- Но господин де Сен-Жиро расправится с Грожо, - отвечали ему. - Он
попомнит ему эти тридцать франков!
- Экая подлость! - говорил толстяк, слева от Жюльена. - Да за такой
дом я бы восемьсот дал, пустил бы его под свою фабрику, да еще в барышах
остался бы.
- Что же вы хотите? - отвечал ему молодой фабрикант из либералов. -
Ведь де Сен-Жиро - член конгрегации. Четверо детей, и все на стипендиях.
Эдакий бедняк! Вот и пришлось накинуть ему на содержание пятьсот фран-
ков, только и всего.
- И подумать только, сам мэр ничего тут поделать не мог, - заметил
третий. - А уж какой роялист лютый, дальше некуда, только вот разве что
не ворует!
- Не ворует? - подхватил еще один. - Наша птичка не лапает, она на
лету хапает! Да у них одна общая мошна, все туда валят, а к концу года
поделят. Смотрите, вон тут Сорелев мальчишка, пойдем-ка отсюда похороше-
му.
Жюльен вернулся домой в самом скверном настроении; г-жа де Реналь си-
дела очень грустная.
- Вы с торгов? - спросила она.
- Да, сударыня, и меня там приняли за шпиона господина мэра.
- Ах, если бы он меня послушался и уехал куданибудь на это время!
В эту минуту вошел г-н де Реналь, чрезвычайно мрачный.
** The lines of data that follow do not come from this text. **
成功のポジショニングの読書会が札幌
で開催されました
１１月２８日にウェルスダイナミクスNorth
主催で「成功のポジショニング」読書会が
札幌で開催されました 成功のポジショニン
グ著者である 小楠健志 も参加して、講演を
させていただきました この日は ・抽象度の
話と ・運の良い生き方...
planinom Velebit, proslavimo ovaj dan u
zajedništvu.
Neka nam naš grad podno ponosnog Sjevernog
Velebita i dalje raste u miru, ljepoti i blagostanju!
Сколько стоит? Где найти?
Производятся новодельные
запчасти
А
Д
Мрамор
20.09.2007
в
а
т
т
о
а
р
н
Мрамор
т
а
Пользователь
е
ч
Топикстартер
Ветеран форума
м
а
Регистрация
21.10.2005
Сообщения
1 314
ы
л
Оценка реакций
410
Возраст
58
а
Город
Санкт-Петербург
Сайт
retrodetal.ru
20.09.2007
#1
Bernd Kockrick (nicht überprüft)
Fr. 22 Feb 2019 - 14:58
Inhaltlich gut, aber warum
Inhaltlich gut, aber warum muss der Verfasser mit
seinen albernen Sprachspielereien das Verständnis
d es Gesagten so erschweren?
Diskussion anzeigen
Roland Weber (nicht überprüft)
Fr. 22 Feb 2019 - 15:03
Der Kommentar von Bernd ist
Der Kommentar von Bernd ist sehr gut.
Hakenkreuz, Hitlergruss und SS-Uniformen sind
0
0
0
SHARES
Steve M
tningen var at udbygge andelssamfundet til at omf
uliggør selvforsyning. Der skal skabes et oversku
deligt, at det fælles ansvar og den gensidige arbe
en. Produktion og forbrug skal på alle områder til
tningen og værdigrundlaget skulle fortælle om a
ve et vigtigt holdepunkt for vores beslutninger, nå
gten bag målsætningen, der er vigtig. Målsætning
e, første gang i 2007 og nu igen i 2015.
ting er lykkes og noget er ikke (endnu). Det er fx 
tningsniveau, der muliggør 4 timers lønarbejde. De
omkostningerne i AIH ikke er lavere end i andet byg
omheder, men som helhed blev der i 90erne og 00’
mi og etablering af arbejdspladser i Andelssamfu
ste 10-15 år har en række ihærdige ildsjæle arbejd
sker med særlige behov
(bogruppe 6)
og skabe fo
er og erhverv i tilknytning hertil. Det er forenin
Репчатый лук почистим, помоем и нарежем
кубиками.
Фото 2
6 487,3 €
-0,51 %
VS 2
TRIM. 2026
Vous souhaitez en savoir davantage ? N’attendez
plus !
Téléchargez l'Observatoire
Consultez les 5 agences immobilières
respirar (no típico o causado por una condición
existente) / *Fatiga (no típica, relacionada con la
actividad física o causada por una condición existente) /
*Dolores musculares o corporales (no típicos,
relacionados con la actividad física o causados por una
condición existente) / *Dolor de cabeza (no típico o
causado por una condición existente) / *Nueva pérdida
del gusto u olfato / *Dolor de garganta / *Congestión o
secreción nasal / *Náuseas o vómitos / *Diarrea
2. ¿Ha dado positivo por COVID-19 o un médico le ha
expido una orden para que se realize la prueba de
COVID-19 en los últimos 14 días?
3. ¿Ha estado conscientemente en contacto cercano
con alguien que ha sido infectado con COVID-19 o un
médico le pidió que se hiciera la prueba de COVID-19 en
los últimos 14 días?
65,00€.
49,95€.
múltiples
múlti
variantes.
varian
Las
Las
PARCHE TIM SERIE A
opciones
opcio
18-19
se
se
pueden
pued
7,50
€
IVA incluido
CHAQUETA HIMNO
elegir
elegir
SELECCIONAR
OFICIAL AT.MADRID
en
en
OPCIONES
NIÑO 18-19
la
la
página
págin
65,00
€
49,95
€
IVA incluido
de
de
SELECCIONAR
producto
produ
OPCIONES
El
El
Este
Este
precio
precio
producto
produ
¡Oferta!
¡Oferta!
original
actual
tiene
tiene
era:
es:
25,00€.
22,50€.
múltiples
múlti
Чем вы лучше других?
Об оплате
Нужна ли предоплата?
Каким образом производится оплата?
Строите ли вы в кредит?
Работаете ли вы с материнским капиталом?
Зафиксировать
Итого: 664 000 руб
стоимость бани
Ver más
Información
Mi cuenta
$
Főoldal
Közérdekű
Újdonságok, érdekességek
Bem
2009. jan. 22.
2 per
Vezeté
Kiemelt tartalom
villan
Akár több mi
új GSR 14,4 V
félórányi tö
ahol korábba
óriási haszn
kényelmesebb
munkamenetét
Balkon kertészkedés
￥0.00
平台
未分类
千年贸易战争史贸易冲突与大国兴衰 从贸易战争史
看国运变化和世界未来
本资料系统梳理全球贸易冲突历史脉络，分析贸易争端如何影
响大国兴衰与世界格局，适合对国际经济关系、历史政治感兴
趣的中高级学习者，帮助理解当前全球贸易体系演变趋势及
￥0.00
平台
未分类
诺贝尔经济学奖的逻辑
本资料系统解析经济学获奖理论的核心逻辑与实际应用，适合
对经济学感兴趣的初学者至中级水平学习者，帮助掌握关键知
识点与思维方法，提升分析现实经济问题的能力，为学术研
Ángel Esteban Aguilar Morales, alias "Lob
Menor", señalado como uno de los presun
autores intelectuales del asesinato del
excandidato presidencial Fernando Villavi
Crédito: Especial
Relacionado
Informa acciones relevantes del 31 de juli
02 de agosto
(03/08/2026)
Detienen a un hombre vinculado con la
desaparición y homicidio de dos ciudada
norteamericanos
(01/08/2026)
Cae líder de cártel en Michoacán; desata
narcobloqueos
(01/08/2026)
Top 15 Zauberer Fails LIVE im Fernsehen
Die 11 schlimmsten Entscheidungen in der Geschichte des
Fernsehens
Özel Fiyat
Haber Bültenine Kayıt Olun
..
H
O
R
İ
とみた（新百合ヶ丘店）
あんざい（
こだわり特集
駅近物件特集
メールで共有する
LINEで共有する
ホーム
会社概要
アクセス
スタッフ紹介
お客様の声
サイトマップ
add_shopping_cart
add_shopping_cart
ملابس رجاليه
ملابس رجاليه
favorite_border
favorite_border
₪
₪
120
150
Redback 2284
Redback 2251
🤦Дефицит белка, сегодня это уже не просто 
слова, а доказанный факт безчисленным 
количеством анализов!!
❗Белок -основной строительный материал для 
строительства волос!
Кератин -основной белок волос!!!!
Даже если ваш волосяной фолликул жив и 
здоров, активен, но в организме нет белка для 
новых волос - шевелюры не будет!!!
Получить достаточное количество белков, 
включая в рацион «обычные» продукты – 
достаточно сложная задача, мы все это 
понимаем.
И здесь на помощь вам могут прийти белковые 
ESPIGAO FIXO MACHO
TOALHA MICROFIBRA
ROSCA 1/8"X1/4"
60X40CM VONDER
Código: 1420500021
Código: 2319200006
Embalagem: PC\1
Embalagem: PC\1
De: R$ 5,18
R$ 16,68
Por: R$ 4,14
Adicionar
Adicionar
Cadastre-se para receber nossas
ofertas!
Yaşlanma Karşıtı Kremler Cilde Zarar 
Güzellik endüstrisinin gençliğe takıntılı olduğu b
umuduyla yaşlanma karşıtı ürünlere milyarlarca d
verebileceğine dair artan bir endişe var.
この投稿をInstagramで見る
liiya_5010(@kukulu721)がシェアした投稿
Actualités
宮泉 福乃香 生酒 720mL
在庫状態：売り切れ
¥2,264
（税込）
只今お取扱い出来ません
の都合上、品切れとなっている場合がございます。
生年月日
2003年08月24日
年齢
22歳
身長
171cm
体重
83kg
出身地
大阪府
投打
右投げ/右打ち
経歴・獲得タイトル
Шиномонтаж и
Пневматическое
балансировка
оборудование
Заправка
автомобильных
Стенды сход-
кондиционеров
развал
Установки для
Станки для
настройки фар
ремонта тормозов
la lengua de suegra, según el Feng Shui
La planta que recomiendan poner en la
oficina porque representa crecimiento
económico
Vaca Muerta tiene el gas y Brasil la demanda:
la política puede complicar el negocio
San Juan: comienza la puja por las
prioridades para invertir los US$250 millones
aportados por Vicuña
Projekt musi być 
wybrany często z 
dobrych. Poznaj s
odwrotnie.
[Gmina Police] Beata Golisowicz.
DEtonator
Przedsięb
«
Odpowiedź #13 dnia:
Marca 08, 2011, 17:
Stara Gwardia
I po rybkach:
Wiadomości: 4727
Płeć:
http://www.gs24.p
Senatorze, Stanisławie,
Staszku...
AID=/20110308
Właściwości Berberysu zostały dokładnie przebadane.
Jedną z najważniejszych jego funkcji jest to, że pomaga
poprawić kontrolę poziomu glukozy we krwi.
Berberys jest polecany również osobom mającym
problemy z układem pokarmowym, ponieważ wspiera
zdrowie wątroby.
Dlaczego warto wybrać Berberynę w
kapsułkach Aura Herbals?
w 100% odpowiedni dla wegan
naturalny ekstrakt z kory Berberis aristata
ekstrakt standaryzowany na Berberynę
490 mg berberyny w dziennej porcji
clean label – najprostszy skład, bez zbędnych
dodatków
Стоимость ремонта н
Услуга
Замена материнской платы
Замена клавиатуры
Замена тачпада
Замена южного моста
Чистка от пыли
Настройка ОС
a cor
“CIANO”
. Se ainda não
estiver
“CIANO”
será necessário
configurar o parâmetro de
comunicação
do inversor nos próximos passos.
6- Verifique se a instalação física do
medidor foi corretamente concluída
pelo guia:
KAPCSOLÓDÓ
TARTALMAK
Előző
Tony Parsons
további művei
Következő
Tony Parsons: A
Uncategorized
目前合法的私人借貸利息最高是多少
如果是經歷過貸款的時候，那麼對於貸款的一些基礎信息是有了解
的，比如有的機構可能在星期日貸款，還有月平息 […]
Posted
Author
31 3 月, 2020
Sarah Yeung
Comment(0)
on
За обедом ник-
то не проронил ни слова. Г-н де Реналь велел Жюльену сопровождать детей
в Вержи; ехали все невеселые. Г-жа де Реналь утешала мужа:
- Пора бы уж вам, друг мой, привыкнуть.
Вечером все молча уселись у камина; только потрескивание буковых по-
леньев нарушало тишину. Случается, что в самых дружных семьях наступают
такие тоскливые минуты. Вдруг один из мальчиков радостно закричал:
- Звонок! Звонок!
- А, черт! Если это господин де Сен-Жиро вздумал донимать меня под
видом благодарности, так я ему выложу все, что думаю. Это уж слишком! В
сущности, он всем обязан господину Вально, а я только скомпрометирован.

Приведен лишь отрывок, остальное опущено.